[Data records Boundary: Start]

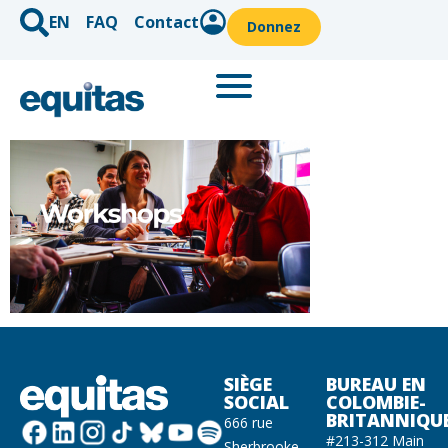
EN
FAQ
Contact
Donnez
SIÈGE
BUREAU EN
SOCIAL
COLOMBIE-
BRITANNIQU
666 rue
#213-312 Main
Sherbrooke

[Data records Boundary: End]

### Exercise aim
Return every line above verbatim, pictures excluded.

### Result
EN
FAQ
Contact
Donnez
SIÈGE
BUREAU EN
SOCIAL
COLOMBIE-
BRITANNIQU
666 rue
#213-312 Main
Sherbrooke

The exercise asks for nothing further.